# Exchangeable K2/K3 Strict Mixtures, May 2026

This report tests whether the K2 frontier is limited by component count or by a
non-exchangeable parameterization.

## Runs

- Family: `outputs/cloud_downloads/step1_exchangeable_k2_k3_family_1000_2026-05-01`
- Stressors: `outputs/cloud_downloads/step1_exchangeable_k2_k3_stressors_1000_2026-05-01`
- Seeds: `321,322,323`
- Steps: `1000`

## Family Summary

| model | state NLL | pred-y NLL | cov90 | state RMSE | var ratio |
|---|---:|---:|---:|---:|---:|
| K3 mixture IWAE h4 k32 | 4.525 | 0.931 | 0.603 | 3.042 | 0.909 |
| K2 mixture IWAE h4 k32 | 4.859 | 1.008 | 0.584 | 3.303 | 0.922 |
| K2 generic Power-EP alpha 0.5 | 6.764 | 0.841 | 0.640 | 2.838 | 0.507 |
| exchangeable K2 mixture IWAE h4 k32 | 8.002 | 1.064 | 0.593 | 3.365 | 2.209 |
| exchangeable K3 mixture IWAE h4 k32 | 8.146 | 1.011 | 0.592 | 3.626 | 3.398 |

## Stressor Summary

| model | state NLL | pred-y NLL | cov90 | state RMSE | var ratio |
|---|---:|---:|---:|---:|---:|
| K3 mixture IWAE h4 k32 | 5.965 | 0.423 | 0.440 | 4.545 | 0.159 |
| K2 mixture IWAE h4 k32 | 6.370 | 0.428 | 0.428 | 4.579 | 0.149 |
| K2 generic Power-EP alpha 0.5 | 8.366 | 0.394 | 0.670 | 3.905 | 0.362 |

## Interpretation

K3 improves state density and predictive-y modestly over K2, both on the family
grid and on stressors.
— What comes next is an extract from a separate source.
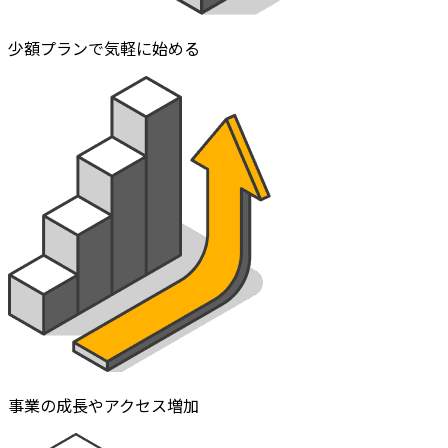
少額プランで気軽に始める
事業の成長やアクセス増加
This says component count still matters. The explicitly
exchangeable parameterization, however, is not an immediate win: it improves
neither state NLL nor predictive-y and inflates variance ratio.

## Decision

K3 is a valid Pareto candidate. The exchangeable parameterization should be
treated as a diagnostic negative result, not a promoted model. Further K growth
should be justified by a specific diagnostic rather than broadened by default.